"Amtrak's San Joaquin line sets ridership record" was the boastful headline on a Fresno Bee story in the Jan. 3 Californian. The chart with the story showed an average of 1,390 riders departed/alighted at Bakersfield in 2012. At Sacramento, which serves that plus the Capitol Corridor line, the number was 3,251 average riders per day.
The online round-trip fare for Bakersfield to Sacramento on Jan. 3 was $45-$61.
Let's apply some math to the high-speed rail proposal. Assume 5,000 riders per day would use this new phenomenon, and the average ticket price is $100.
That's $500,000 a day in fare revenue or $182,500,000 per year. (Recall the story also said the current San Joaquin trains generated all of $38.7 million in 2012, less than one-fifth that number.)
With that kind of hypothesized ridership, and an estimated cost to build of $100 billion, how long does it take to pay for the ?
Five hundred forty-eight years!
But that's not all!

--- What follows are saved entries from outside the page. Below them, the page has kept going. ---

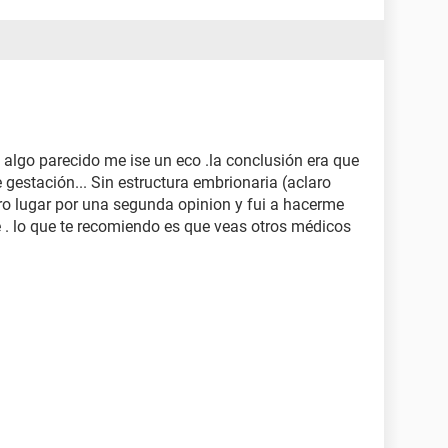
algo parecido me ise un eco .la conclusión era que
 gestación... Sin estructura embrionaria (aclaro
tro lugar por una segunda opinion y fui a hacerme
é . lo que te recomiendo es que veas otros médicos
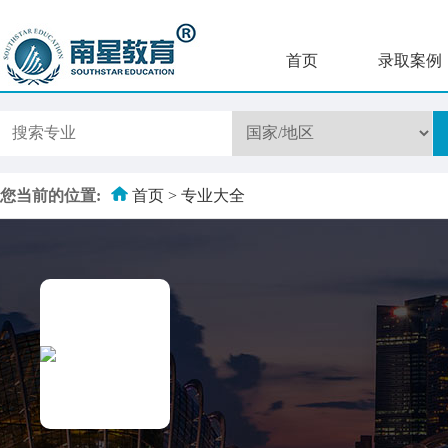
首页
录取案例
您当前的位置:
首页
>
专业大全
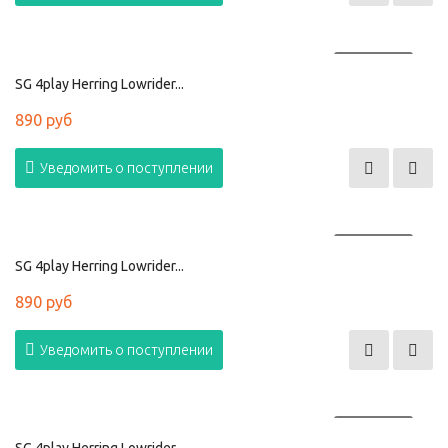
ПРОДАНО
SG 4play Herring Lowrider...
890 руб
Уведомить о поступлении
ПРОДАНО
SG 4play Herring Lowrider...
890 руб
Уведомить о поступлении
ПРОДАНО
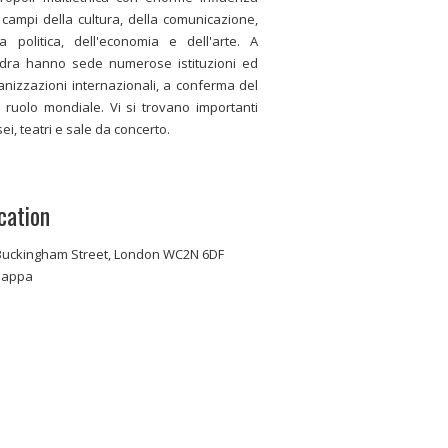
 campi della cultura, della comunicazione,
la politica, dell'economia e dell'arte. A
dra hanno sede numerose istituzioni ed
anizzazioni internazionali, a conferma del
 ruolo mondiale. Vi si trovano importanti
ei, teatri e sale da concerto.
cation
Buckingham Street, London WC2N 6DF
appa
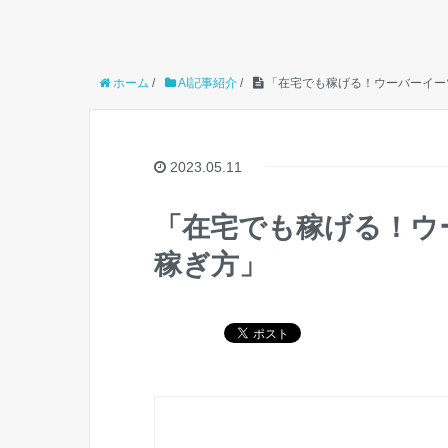
ホーム
/
AI記事紹介
/
「在宅でも稼げる！ウーバーイー
2023.05.11
「在宅でも稼げる！ウ
稼ぎ方」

Now add the costs of operation: payroll, insurance, electricity (recall a recent story that said it would take one-quarter of Hoover Dam's daily electrical production to feed these trains?) upkeep and replacement of track, rolling stock, stations and all other overhead costs -- and all this assuming the construction cost can actually be held to what it is projected! We are talking hundreds more years of time to pay for this boondoggle! (America is, after all, only 236 years old!)
I don't know what it is our legislators are smoking, but they ought to let the rest of us in on it.